Sorting through the week’s new singles and songs that have surfaced online over the last seven days, Jamie Skey (@jamie_skey) presents five songs you need to hear this week…
Though apparently recorded in her bedroom, electronic songstress Zohara‘s second outing Lost trembles like a wind-swept Nordic panorama.

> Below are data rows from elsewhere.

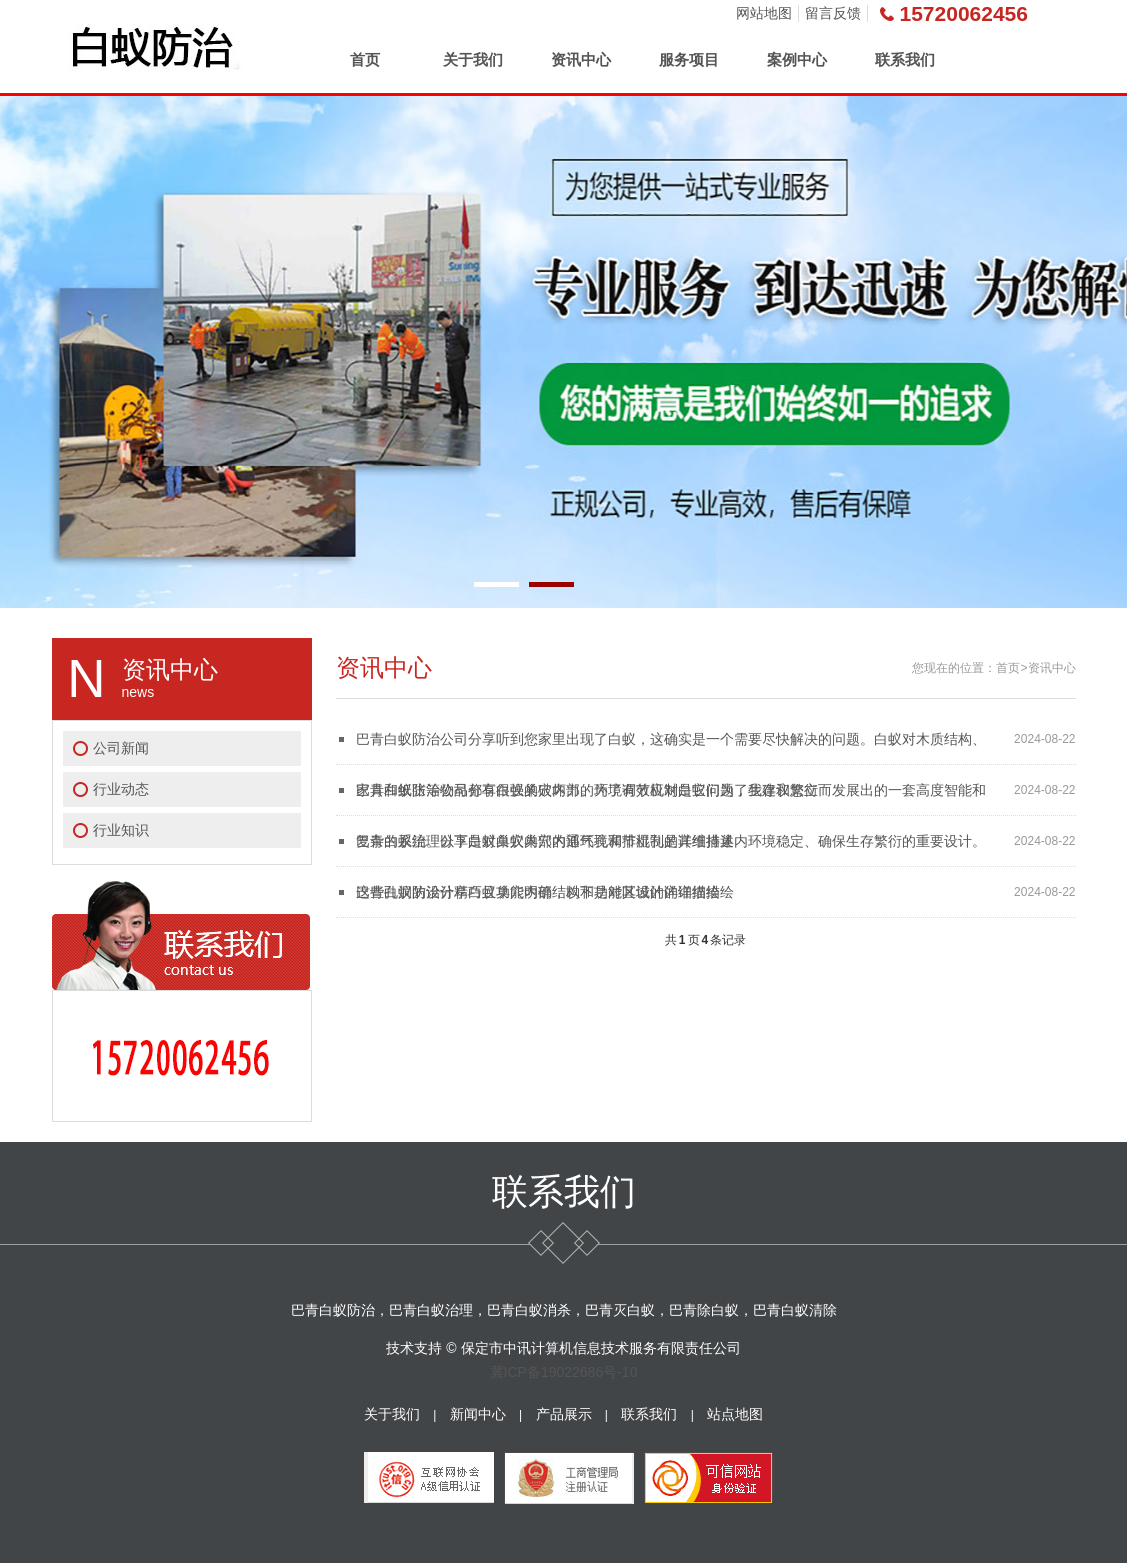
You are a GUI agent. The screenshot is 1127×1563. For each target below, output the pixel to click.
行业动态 (121, 789)
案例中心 (797, 59)
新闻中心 (478, 1414)
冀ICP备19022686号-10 (564, 1372)
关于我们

This previously unreleased gem, Lost Online, rises and falls with fretful, shivery orchestrations, sounding like Bjork sending smoke signals to Nils Frahm over vast, snowy distances.
While sad-folk fans wait for backwater prince of the dispossessed Bon Iver’s next broken-hearted dispatch, Icelandic singer-songwriter Axel Flovent‘s Forest Fires serves as a poetically-penned picture postcard from the wild-places of the heart, signed and delivered by campfire-lit guitars and snowflake falsetto.
The brand of rock peddled by London duo Panic Island is slick as a Josh Homme quiff and as spangly as The Killers’ pure-Vegas glitz. Their latest single Temples is a well-oiled anthem ready to go shoulder-to-shoulder with rock’n’roll’s high rollers.
Soul-folk magpie Rob Bravery is not afraid of cross-pollinating seemingly disparate styles. On his last single, Knock Out Ginger, the Bristolian blended near-Michael Jackson melodies with fleet-fingered folk filigrees and Massive Attack-like production. Taking us further down his wild, variegated garden path on Me, Myself And The Scurvy Knave, Bravery seems to have spun this particular yarn as if he had the entire Radiohead back-catalogue on one knee, and Where The Wild Things Are on the other.
Currently on tour with Seasick Steve, New Zealand-via-Holland weird-blues trio My Baby serve up acid-fried country stompers that will haunt your dreams for weeks, as on the sleazy, groove-laden Uprising.